For years, detectives followed leads in the case, but arrested no one. Then, in 2001, Duran’s second ex-husband came forward with shotgun shells that allegedly were among Duran’s belongings and, FBI tests showed, were from the same batch used to kill Greg Kirkilie.
On Thursday, Carolee Kirkelie, Greg’s sister, called the expected plea bargain “a step, for once, in the right direction.”
After nearly a quarter-century with few answers in the case, she said it was difficult to believe “that we’re on the cusp of closure.”
Duran, 53, confessed to the shooting during an Oct. 12 interview with Corvallis police detectives in Oklahoma, where she had been living.
“After I gave him a hug and told him I loved him, I took the gun and put it between the shelves … and shot him,” Duran said, according to a transcript of the interview.
She also told the detectives that, just after the June 10, 1982, murder, she began an affair with a Corvallis Police officer who was assigned to the case.
A Benton County grand jury charged Duran in October with one count of murder with a firearm. Duran, who pleaded not guilty in November, is being held in the Benton County jail.
She told detectives that her husband had been abusive, but authorities said last year that they suspect a financial motive in the shooting. Duran kept track of the family’s finances, and $25,000 had disappeared from two bank accounts. Greg Kirkelie was scheduled to meet with an attorney to get to the bottom of the matter the day he was killed.
Duran’s lawyers filed a motion in February to suppress her statements, arguing that she had been duped into confessing and that she had not been read her Miranda rights until after she talked.
Attorneys began arguing the matter April 24 before a circuit court judge.
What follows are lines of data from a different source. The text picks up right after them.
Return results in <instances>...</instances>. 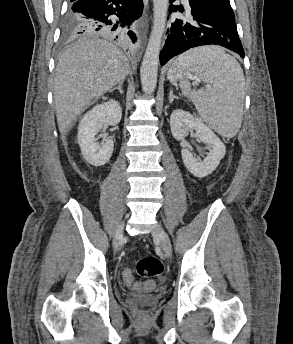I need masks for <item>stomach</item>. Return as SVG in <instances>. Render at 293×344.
Instances as JSON below:
<instances>
[{
    "mask_svg": "<svg viewBox=\"0 0 293 344\" xmlns=\"http://www.w3.org/2000/svg\"><path fill=\"white\" fill-rule=\"evenodd\" d=\"M188 71L189 70L179 65L176 61H174L172 66L168 70L167 77L171 83H181L182 81L187 80Z\"/></svg>",
    "mask_w": 293,
    "mask_h": 344,
    "instance_id": "obj_1",
    "label": "stomach"
}]
</instances>
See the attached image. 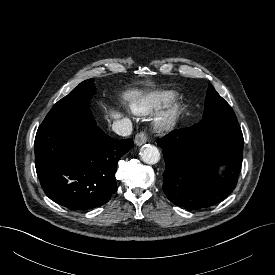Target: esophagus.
Returning <instances> with one entry per match:
<instances>
[{
  "mask_svg": "<svg viewBox=\"0 0 275 275\" xmlns=\"http://www.w3.org/2000/svg\"><path fill=\"white\" fill-rule=\"evenodd\" d=\"M147 142V135L144 132H140L135 136V144L141 146Z\"/></svg>",
  "mask_w": 275,
  "mask_h": 275,
  "instance_id": "34e87169",
  "label": "esophagus"
}]
</instances>
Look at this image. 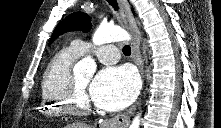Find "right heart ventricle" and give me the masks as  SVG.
Returning a JSON list of instances; mask_svg holds the SVG:
<instances>
[{"label":"right heart ventricle","mask_w":221,"mask_h":128,"mask_svg":"<svg viewBox=\"0 0 221 128\" xmlns=\"http://www.w3.org/2000/svg\"><path fill=\"white\" fill-rule=\"evenodd\" d=\"M82 54L73 46L63 48L49 61L41 82L39 112L44 117L68 114L67 93L73 75V66Z\"/></svg>","instance_id":"e07e8e85"}]
</instances>
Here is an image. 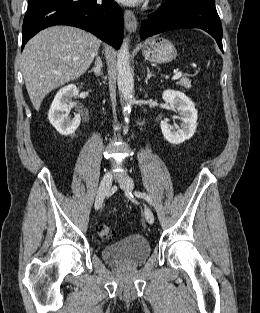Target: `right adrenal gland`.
<instances>
[{
	"label": "right adrenal gland",
	"mask_w": 260,
	"mask_h": 313,
	"mask_svg": "<svg viewBox=\"0 0 260 313\" xmlns=\"http://www.w3.org/2000/svg\"><path fill=\"white\" fill-rule=\"evenodd\" d=\"M102 67H103V64H102V60L101 58L96 55V60H95V67L92 68L90 71H88L89 73L91 72H94V74L96 75V77H99L101 76L103 73H102Z\"/></svg>",
	"instance_id": "1"
}]
</instances>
A hearing on the issue was expected to resume Thursday.
But, shortly before Thursday’s hearing, lawyers disappeared into Judge David Connell’s chambers. The attorneys surfaced again a short time later, and Connell set a date for later this month to formalize the plea bargain.
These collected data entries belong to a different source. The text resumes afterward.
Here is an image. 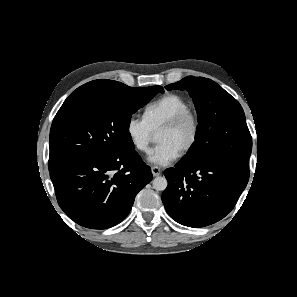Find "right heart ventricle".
I'll return each instance as SVG.
<instances>
[{"instance_id":"1","label":"right heart ventricle","mask_w":297,"mask_h":297,"mask_svg":"<svg viewBox=\"0 0 297 297\" xmlns=\"http://www.w3.org/2000/svg\"><path fill=\"white\" fill-rule=\"evenodd\" d=\"M189 108V102L181 95L166 93L146 105L144 118L153 132H157L163 124L176 114Z\"/></svg>"}]
</instances>
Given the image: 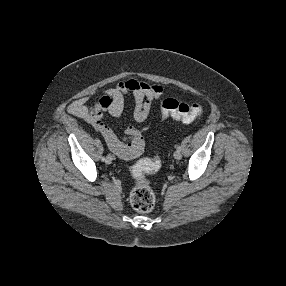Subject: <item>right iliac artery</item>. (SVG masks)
I'll use <instances>...</instances> for the list:
<instances>
[{
  "label": "right iliac artery",
  "mask_w": 286,
  "mask_h": 286,
  "mask_svg": "<svg viewBox=\"0 0 286 286\" xmlns=\"http://www.w3.org/2000/svg\"><path fill=\"white\" fill-rule=\"evenodd\" d=\"M106 160V158L105 157H102V161H105Z\"/></svg>",
  "instance_id": "right-iliac-artery-1"
}]
</instances>
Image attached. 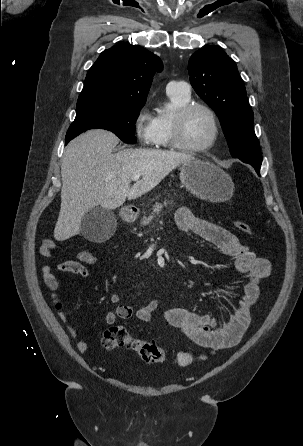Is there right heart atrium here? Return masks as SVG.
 <instances>
[{
    "instance_id": "d8ad5b80",
    "label": "right heart atrium",
    "mask_w": 303,
    "mask_h": 446,
    "mask_svg": "<svg viewBox=\"0 0 303 446\" xmlns=\"http://www.w3.org/2000/svg\"><path fill=\"white\" fill-rule=\"evenodd\" d=\"M134 132L138 141L143 145L153 143L155 136L154 118L146 107H143L137 113L134 120Z\"/></svg>"
}]
</instances>
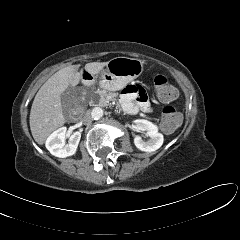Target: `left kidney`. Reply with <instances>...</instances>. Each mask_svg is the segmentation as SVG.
Returning <instances> with one entry per match:
<instances>
[{
  "instance_id": "obj_1",
  "label": "left kidney",
  "mask_w": 240,
  "mask_h": 240,
  "mask_svg": "<svg viewBox=\"0 0 240 240\" xmlns=\"http://www.w3.org/2000/svg\"><path fill=\"white\" fill-rule=\"evenodd\" d=\"M132 129L136 132L146 131V134L150 137L147 141H144L140 136L134 138V144L139 150L153 152L162 146L163 135L159 133L158 127L152 122L144 119L134 120Z\"/></svg>"
}]
</instances>
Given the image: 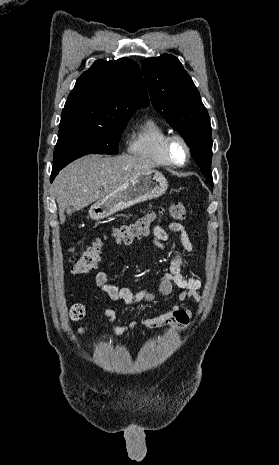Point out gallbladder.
I'll use <instances>...</instances> for the list:
<instances>
[{"instance_id": "gallbladder-1", "label": "gallbladder", "mask_w": 279, "mask_h": 465, "mask_svg": "<svg viewBox=\"0 0 279 465\" xmlns=\"http://www.w3.org/2000/svg\"><path fill=\"white\" fill-rule=\"evenodd\" d=\"M71 211H72L71 209L68 210V212H71Z\"/></svg>"}]
</instances>
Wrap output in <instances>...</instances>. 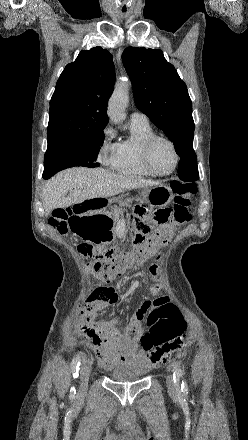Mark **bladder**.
Listing matches in <instances>:
<instances>
[{"label": "bladder", "mask_w": 248, "mask_h": 440, "mask_svg": "<svg viewBox=\"0 0 248 440\" xmlns=\"http://www.w3.org/2000/svg\"><path fill=\"white\" fill-rule=\"evenodd\" d=\"M143 372H137L125 366H119L109 372V379L118 383L135 382L143 378Z\"/></svg>", "instance_id": "1"}]
</instances>
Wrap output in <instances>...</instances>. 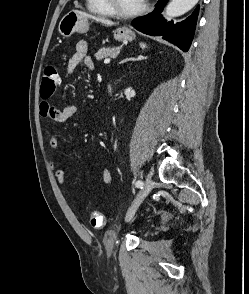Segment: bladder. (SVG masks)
I'll return each mask as SVG.
<instances>
[{"label":"bladder","mask_w":249,"mask_h":294,"mask_svg":"<svg viewBox=\"0 0 249 294\" xmlns=\"http://www.w3.org/2000/svg\"><path fill=\"white\" fill-rule=\"evenodd\" d=\"M116 233L114 232V231H109V232H107V234H106V238L108 239V240H115L116 239Z\"/></svg>","instance_id":"1"}]
</instances>
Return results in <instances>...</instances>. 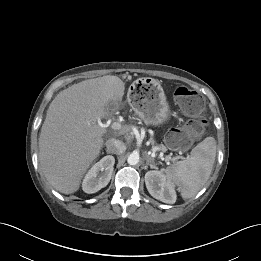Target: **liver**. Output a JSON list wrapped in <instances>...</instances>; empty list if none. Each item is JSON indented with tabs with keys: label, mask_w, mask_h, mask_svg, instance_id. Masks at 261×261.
Returning a JSON list of instances; mask_svg holds the SVG:
<instances>
[{
	"label": "liver",
	"mask_w": 261,
	"mask_h": 261,
	"mask_svg": "<svg viewBox=\"0 0 261 261\" xmlns=\"http://www.w3.org/2000/svg\"><path fill=\"white\" fill-rule=\"evenodd\" d=\"M124 82L103 76L74 84L50 103L39 137V162L49 184L64 194L76 192L103 147L106 129L97 121L110 102L124 95ZM131 130L125 125L119 134Z\"/></svg>",
	"instance_id": "liver-1"
}]
</instances>
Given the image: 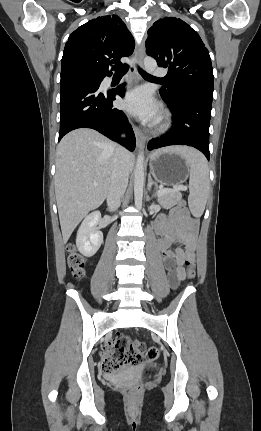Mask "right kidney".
Returning a JSON list of instances; mask_svg holds the SVG:
<instances>
[{
  "mask_svg": "<svg viewBox=\"0 0 261 431\" xmlns=\"http://www.w3.org/2000/svg\"><path fill=\"white\" fill-rule=\"evenodd\" d=\"M101 219L99 211L92 212L82 222L76 237V246L86 257L93 256L103 242V233L96 226Z\"/></svg>",
  "mask_w": 261,
  "mask_h": 431,
  "instance_id": "right-kidney-1",
  "label": "right kidney"
}]
</instances>
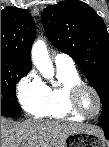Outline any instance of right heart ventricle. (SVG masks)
I'll return each mask as SVG.
<instances>
[{
	"label": "right heart ventricle",
	"mask_w": 109,
	"mask_h": 147,
	"mask_svg": "<svg viewBox=\"0 0 109 147\" xmlns=\"http://www.w3.org/2000/svg\"><path fill=\"white\" fill-rule=\"evenodd\" d=\"M57 82L45 85L46 100L42 103L25 105V110L32 116L49 117L56 120L82 122L84 117L76 114L69 103L71 88L82 82L75 68L66 69L56 67Z\"/></svg>",
	"instance_id": "e07e8e85"
}]
</instances>
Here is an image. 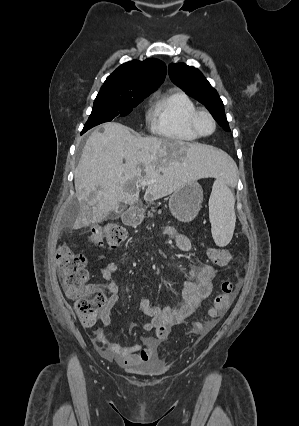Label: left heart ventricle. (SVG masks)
<instances>
[{
	"mask_svg": "<svg viewBox=\"0 0 299 426\" xmlns=\"http://www.w3.org/2000/svg\"><path fill=\"white\" fill-rule=\"evenodd\" d=\"M198 125H199L200 130L203 133H210L213 129V125H212L211 120L206 116L200 117V119L198 121Z\"/></svg>",
	"mask_w": 299,
	"mask_h": 426,
	"instance_id": "b2bd125f",
	"label": "left heart ventricle"
}]
</instances>
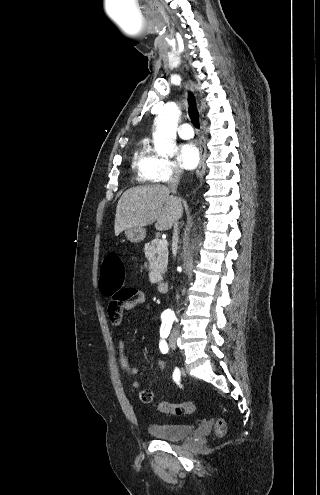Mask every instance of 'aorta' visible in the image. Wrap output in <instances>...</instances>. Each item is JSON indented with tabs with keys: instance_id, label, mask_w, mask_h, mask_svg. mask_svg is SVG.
<instances>
[{
	"instance_id": "aorta-1",
	"label": "aorta",
	"mask_w": 320,
	"mask_h": 495,
	"mask_svg": "<svg viewBox=\"0 0 320 495\" xmlns=\"http://www.w3.org/2000/svg\"><path fill=\"white\" fill-rule=\"evenodd\" d=\"M180 115L181 111L177 104L168 102L156 116L153 143L158 155L170 156L173 154Z\"/></svg>"
}]
</instances>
Pat Birmingham, one of the Portland attorneys representing Duran, said he had discussed a plea bargain with the district attorney’s office early in the case. The possibility arose again last week, he said.
He declined to say whether his motion to suppress Duran’s statements played a role in the deal.
“A lot of times plea agreements are met the night before trial or after litigation has taken place,” he said.